Power and authority are lost to the Gown. Control of the quality of our bread and ale. Verification of our weights and measures. The fixing of the rents. The cleansing of the streets. And public discipline over scholar and citizen alike.
A ritual humiliation of the Town is devised, a service of penance. On admission to office, the Mayor Sheriffs and sixty burgesses of the City must attend the University church of St Mary’s and offer one penny each upon the altar. Atonement for the University’s dead. They do this every change of office from 1357 to 1825. King Henry III lays an obligation upon each Mayor of Oxford to swear to uphold the liberties of the University. They do this every change until 1856. Parliament allocates two members to Oxford. Each student shall have two votes, one from home and one at the University. They do this every election until 1948. The University is given twelve places in the City Council Chamber.
They will finally agree to reduce this to eight in the month of May 1968. This prerogative is lost altogether in 1973. Female undergraduate students are ultimately admitted to several of the major colleges in 1974.
Reconciliation
Following repeal of the Act in 1856, it becomes fashionable to propose healing projects that celebrate the new entente.

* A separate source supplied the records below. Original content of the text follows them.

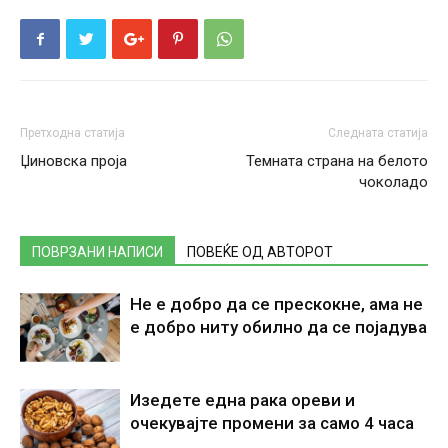
Претходна статија
Следната статија
Џиновска проја
Темната страна на белото
чоколадо
ПОВРЗАНИ НАПИСИ
ПОВЕЌЕ ОД АВТОРОТ
Не е добро да се прескокне, ама не
е добро ниту обилно да се појадува
Изедете една рака ореви и
очекувајте промени за само 4 часа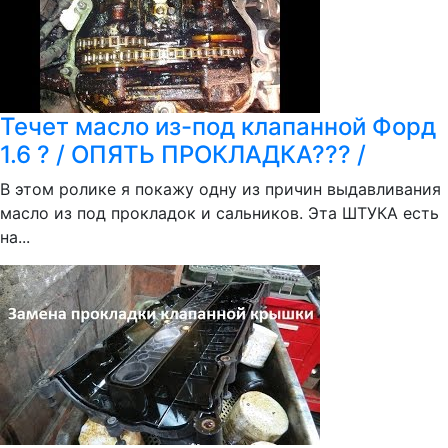
Течет масло из-под клапанной Форд
1.6 ? / ОПЯТЬ ПРОКЛАДКА??? /
В этом ролике я покажу одну из причин выдавливания
масло из под прокладок и сальников. Эта ШТУКА есть
на...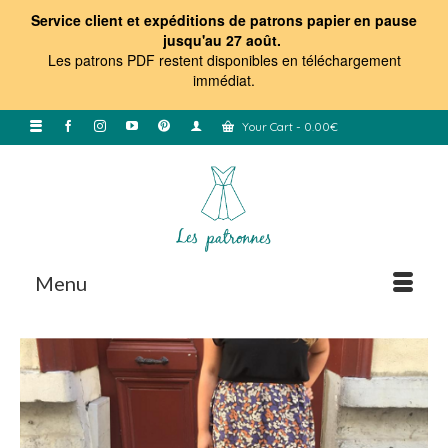
Service client et expéditions de patrons papier en pause
jusqu'au 27 août.
Les patrons PDF restent disponibles en téléchargement
immédiat
.
Your Cart
-
0.00
€
Menu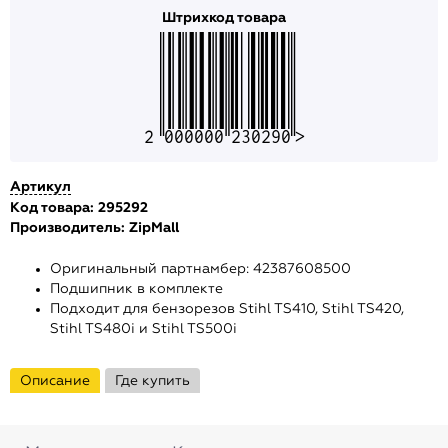
Штрихкод товара
2000000230290
Артикул
Код товара: 295292
Производитель:
ZipMall
Оригинальный партнамбер: 42387608500
Подшипник в комплекте
Подходит для бензорезов Stihl TS410, Stihl TS420,
Stihl TS480i и Stihl TS500i
Описание
Где купить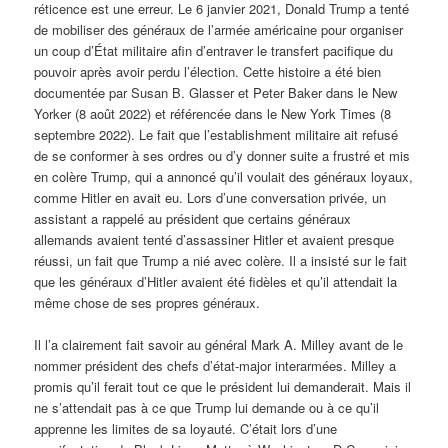
réticence est une erreur. Le 6 janvier 2021, Donald Trump a tenté
de mobiliser des généraux de l’armée américaine pour organiser
un coup d’État militaire afin d’entraver le transfert pacifique du
pouvoir après avoir perdu l’élection. Cette histoire a été bien
documentée par Susan B. Glasser et Peter Baker dans le New
Yorker (8 août 2022) et référencée dans le New York Times (8
septembre 2022). Le fait que l’establishment militaire ait refusé
de se conformer à ses ordres ou d’y donner suite a frustré et mis
en colère Trump, qui a annoncé qu’il voulait des généraux loyaux,
comme Hitler en avait eu. Lors d’une conversation privée, un
assistant a rappelé au président que certains généraux
allemands avaient tenté d’assassiner Hitler et avaient presque
réussi, un fait que Trump a nié avec colère. Il a insisté sur le fait
que les généraux d’Hitler avaient été fidèles et qu’il attendait la
même chose de ses propres généraux.
Il l’a clairement fait savoir au général Mark A. Milley avant de le
nommer président des chefs d’état-major interarmées. Milley a
promis qu’il ferait tout ce que le président lui demanderait. Mais il
ne s’attendait pas à ce que Trump lui demande ou à ce qu’il
apprenne les limites de sa loyauté. C’était lors d’une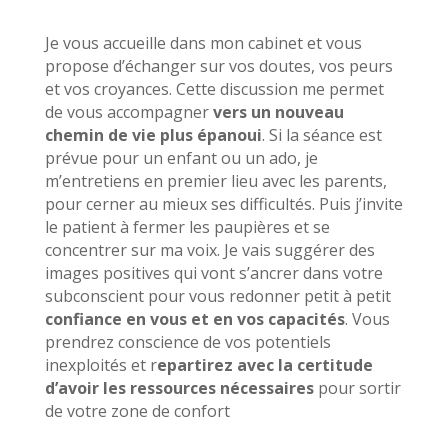
Je vous accueille dans mon cabinet et vous
propose d’échanger sur vos doutes, vos peurs
et vos croyances. Cette discussion me permet
de vous accompagner
vers
un nouveau
chemin de vie plus épanoui
. Si la séance est
prévue pour un enfant ou un ado, je
m’entretiens en premier lieu avec les parents,
pour cerner au mieux ses difficultés. Puis j’invite
le patient à fermer les paupières et se
concentrer sur ma voix. Je vais suggérer des
images positives qui vont s’ancrer dans votre
subconscient pour vous redonner petit à petit
confiance en vous et en vos capacités
. Vous
prendrez conscience de vos potentiels
inexploités et r
epartirez avec la certitude
d’avoir les ressources nécessaires
pour sortir
de votre zone de confort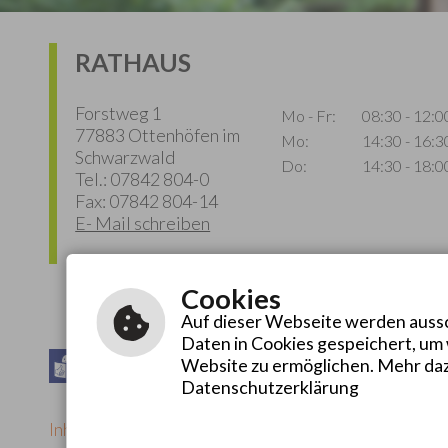
RATHAUS
Forstweg 1
Mo - Fr:
08:30 - 12:0
77883 Ottenhöfen im
Mo:
14:30 - 16:3
Schwarzwald
Do:
14:30 - 18:0
Tel.: 07842 804-0
Fax: 07842 804-14
E- Mail schreiben
Cookies
Auf dieser Webseite werden aussch
Daten in Cookies gespeichert, um
Leichte Sprache
Website zu ermöglichen. Mehr daz
Gebärdensprache
Datenschutzerklärung
Inhalt
|
Impressum
|
Hilfe
|
Datenschutzerklärung
|
Ba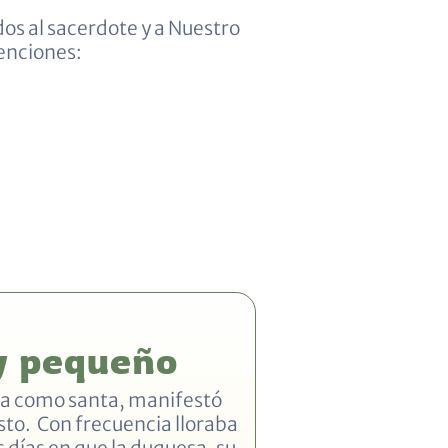
dos al sacerdote y a Nuestro
tenciones:
y pequeño
era como santa, manifestó
isto. Con frecuencia lloraba
s días en que la duquesa, su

The City Fathers come up with the idea of founding a high school to educate Town boys for a Gown career. The University contributes. Several scholarships are put in place, providing direct access to certain colleges. The University’s examining board is enlisted to maintain examination standards.
Prince Leopold, a scion of the Saxe-Coburgs, is collared during a visit to Oxford in 1881 and lays the foundation stone. Noble approval. A stone building of classical proportions, harmonised with the city’s architecture, is commissioned from Sir Thomas Jackson. To house one hundred and twenty boys. It is of sufficient quality at closure in 1966 for the University to want to house the Social Sciences there.
My school. COHS: the City of Oxford High School for Boys (1881-1966). Where Lawrence of Arabia was a pupil…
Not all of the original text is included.